## WORK ITEM:
Look for the line that contains "Given the image: Mask"; output that line and every line after it exactly, through the final line of the material below, and nothing else.

## DATA TO EXAMINE:
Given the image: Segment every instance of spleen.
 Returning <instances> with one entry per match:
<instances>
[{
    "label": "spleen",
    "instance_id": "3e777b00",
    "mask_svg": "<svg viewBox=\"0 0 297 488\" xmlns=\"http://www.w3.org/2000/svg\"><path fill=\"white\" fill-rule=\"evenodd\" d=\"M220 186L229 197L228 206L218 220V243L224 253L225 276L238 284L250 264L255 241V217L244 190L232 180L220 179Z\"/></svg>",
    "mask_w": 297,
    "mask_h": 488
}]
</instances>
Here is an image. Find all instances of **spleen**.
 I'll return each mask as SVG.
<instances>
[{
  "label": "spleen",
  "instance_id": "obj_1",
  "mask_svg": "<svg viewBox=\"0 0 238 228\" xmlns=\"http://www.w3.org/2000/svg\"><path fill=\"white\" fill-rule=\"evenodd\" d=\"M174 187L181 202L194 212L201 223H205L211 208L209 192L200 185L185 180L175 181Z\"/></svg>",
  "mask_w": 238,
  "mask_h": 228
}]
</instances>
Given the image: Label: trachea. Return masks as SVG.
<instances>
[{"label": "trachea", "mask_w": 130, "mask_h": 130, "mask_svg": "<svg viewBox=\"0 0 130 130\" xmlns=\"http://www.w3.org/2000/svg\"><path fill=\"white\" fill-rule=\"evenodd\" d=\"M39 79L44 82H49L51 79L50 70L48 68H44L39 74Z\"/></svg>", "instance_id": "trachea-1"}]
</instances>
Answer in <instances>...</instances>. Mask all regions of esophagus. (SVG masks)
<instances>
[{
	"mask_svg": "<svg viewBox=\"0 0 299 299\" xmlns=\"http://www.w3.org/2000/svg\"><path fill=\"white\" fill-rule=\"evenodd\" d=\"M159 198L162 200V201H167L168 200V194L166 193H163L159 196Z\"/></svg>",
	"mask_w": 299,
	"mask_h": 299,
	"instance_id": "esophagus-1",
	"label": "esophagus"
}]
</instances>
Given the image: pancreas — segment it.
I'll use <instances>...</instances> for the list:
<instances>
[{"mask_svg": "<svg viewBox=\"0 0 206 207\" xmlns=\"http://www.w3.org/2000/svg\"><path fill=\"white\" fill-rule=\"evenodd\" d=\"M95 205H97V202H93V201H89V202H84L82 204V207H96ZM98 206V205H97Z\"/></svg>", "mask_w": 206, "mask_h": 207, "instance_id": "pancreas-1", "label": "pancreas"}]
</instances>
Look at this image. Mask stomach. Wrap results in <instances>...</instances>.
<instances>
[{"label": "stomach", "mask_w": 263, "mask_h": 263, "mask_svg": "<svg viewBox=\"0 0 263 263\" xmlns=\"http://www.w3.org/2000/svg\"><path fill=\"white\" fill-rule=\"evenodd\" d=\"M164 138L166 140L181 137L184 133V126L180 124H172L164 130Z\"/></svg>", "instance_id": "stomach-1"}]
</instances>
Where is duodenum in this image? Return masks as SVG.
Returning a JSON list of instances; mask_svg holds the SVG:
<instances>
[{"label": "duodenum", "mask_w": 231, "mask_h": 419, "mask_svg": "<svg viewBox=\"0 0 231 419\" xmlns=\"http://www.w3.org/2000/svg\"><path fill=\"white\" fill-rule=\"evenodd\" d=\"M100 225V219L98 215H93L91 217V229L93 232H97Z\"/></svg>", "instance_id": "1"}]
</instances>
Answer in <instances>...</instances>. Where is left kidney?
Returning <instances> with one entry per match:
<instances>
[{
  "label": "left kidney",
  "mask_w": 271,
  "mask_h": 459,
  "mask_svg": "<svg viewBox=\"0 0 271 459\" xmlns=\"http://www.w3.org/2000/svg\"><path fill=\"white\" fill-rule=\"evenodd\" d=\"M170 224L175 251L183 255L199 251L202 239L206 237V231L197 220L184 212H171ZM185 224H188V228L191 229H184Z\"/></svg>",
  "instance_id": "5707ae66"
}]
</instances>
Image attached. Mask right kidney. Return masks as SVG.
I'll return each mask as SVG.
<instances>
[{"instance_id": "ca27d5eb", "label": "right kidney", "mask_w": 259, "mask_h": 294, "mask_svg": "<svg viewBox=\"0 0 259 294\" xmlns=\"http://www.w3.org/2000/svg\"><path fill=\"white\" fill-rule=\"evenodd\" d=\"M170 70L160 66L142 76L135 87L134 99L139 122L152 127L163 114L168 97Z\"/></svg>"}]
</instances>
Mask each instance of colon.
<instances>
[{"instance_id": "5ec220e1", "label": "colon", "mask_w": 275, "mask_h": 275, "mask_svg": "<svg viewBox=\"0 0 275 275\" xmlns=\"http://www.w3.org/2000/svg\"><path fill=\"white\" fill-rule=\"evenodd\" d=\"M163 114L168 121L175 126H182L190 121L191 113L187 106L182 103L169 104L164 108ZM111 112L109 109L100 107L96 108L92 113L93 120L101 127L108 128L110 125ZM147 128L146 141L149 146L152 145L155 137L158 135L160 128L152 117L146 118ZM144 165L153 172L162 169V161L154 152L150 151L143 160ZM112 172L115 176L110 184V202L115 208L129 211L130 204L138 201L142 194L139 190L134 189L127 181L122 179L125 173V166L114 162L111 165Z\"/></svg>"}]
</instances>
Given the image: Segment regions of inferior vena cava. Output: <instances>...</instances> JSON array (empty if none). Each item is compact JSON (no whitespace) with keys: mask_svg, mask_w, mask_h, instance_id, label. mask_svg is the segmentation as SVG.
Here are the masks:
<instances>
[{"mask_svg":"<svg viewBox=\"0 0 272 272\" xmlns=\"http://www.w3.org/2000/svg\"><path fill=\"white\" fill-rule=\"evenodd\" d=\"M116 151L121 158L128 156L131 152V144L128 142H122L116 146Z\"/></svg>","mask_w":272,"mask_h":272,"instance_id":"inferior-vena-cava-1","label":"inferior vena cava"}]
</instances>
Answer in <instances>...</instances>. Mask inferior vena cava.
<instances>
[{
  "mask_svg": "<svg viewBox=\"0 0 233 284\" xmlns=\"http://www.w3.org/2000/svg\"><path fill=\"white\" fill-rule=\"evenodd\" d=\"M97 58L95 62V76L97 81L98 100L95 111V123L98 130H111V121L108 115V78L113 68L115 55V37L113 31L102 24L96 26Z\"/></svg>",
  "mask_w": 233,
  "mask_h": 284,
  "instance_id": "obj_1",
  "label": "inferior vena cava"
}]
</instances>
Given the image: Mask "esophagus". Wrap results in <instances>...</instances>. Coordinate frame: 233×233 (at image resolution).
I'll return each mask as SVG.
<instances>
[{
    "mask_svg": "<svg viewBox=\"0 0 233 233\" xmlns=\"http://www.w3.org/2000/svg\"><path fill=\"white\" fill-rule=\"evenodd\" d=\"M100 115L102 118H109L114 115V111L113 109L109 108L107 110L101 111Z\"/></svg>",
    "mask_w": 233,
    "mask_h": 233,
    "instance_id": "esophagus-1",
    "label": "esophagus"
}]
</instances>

## SOLUTION BELOW:
Given the image: Mask "esophagus". Wrap results in <instances>...</instances>. Coordinate frame: 233×233 (at image resolution).
I'll return each mask as SVG.
<instances>
[{
    "mask_svg": "<svg viewBox=\"0 0 233 233\" xmlns=\"http://www.w3.org/2000/svg\"><path fill=\"white\" fill-rule=\"evenodd\" d=\"M100 115L102 118H109L114 115V111L113 109L109 108L107 110L101 111Z\"/></svg>",
    "mask_w": 233,
    "mask_h": 233,
    "instance_id": "esophagus-1",
    "label": "esophagus"
}]
</instances>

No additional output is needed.